Robert Lepage propose sa dernière création "Jeux de cartes 1 : PIQUE". La scène se déroule dans le monde clos des hôtels internationaux et des casinos, elle pourrait tout à fait être annoncée par un bonimenteur de music-hall, factice artefact de Presley "el vice", Vegas Destination Vegas : Dernière escale avant le désert ! Tant l’atmosphère dégagée est celle d’une fin de cycle pour tous les personnages qui composent la pièce.



© Érick Labbé.
© Érick Labbé.
Car c’est à Vegas que viennent s’échouer et échouer les repentis du jeu et de l’alcool, les latinos clandestins, les couples naïfs, les barmans rapaces, les soldats qui se préparent au théâtre de la guerre.
Vegas est un trou du cul du monde.
Vegas est un trou du diable qu’une trombe finale vient évacuer.
Vegas est une vaste enc… en langage moderne. Comptant pour rien.
Vanité des vanités.

La fable conduite par Robert Lepage est simple, simpliste même, et le jeu use et abuse des clichés des novellas, des docufictions, des téléréalités et divers flux d’infos en continu. Rêves de clinquant.
Le dispositif est celui d’une scène circulaire dont les mouvements sont réglés par un dispositif de trappes et de cintres maniés par une équipe technique d’une redoutable efficacité.

© Érick Labbé.
© Érick Labbé.
Comme l’image produite est parfaite, léchée, comme les effets et les recherches formelles sont réussies, comme les comédiens apportent une présence précise, dense et contenue, le spectacle proposé est fluide et sans rupture.

Et du coup, paradoxalement, parce que le récit est conduit en mimétisme d’un monde qui n’a d’épaisseur qu’une surface esthétisée, le spectacle existe sans écart critique.

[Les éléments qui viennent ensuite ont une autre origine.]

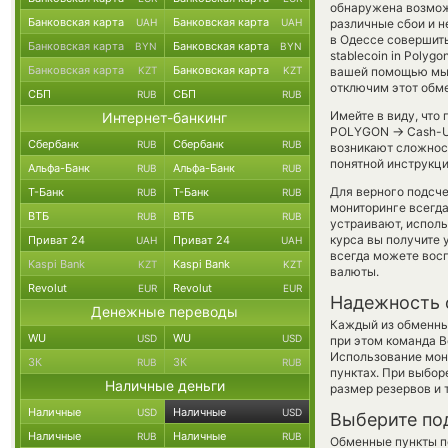
обнаружена возможн
Банковская карта
Банковская карта
UAH
UAH
различные сбои и н
в Одессе совершить
Банковская карта
Банковская карта
BYN
BYN
stablecoin in Polyg
Банковская карта
Банковская карта
KZT
KZT
вашей помощью мы 
отключим этот обме
СБП
СБП
RUB
RUB
Имейте в виду, что
Интернет-банкинг
→
POLYGON
Cash-U
Сбербанк
Сбербанк
RUB
RUB
возникают сложност
понятной инструкци
Альфа-Банк
Альфа-Банк
RUB
RUB
Для верного подсче
Т-Банк
Т-Банк
RUB
RUB
мониторинге всегд
ВТБ
ВТБ
RUB
RUB
устраивают, испол
курса вы получите 
Приват 24
Приват 24
UAH
UAH
всегда можете вос
Kaspi Bank
Kaspi Bank
KZT
KZT
валюты.
Revolut
Revolut
EUR
EUR
Надежность 
Денежные переводы
Каждый из обменны
WU
WU
USD
USD
при этом команда 
Использование мон
ЗК
ЗК
RUB
RUB
пунктах. При выбор
Наличные деньги
размер резервов и 
Наличные
Наличные
USD
USD
Выберите по
Наличные
Наличные
RUB
RUB
Обменные пункты по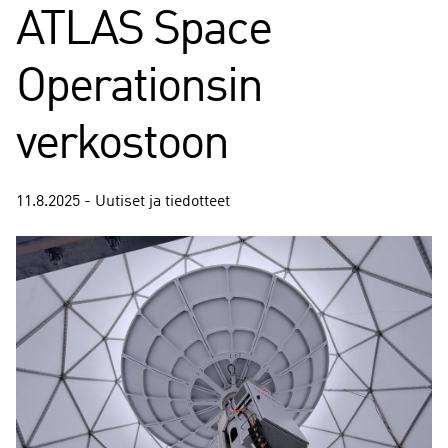
ATLAS Space
Operationsin
verkostoon
11.8.2025 - Uutiset ja tiedotteet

Robert Lepage propose à la curiosité du public des personnages déprimants et donne à voir la pauvreté des cœurs qui tournent en rond.
Cela donne à penser que notre époque est tout entière un vaste casino, où rien n'est maitrisé, les humains sont déshumanisés et surtout qu’il n'y a pas d'artiste... juste du spectacle qui tourne à vide.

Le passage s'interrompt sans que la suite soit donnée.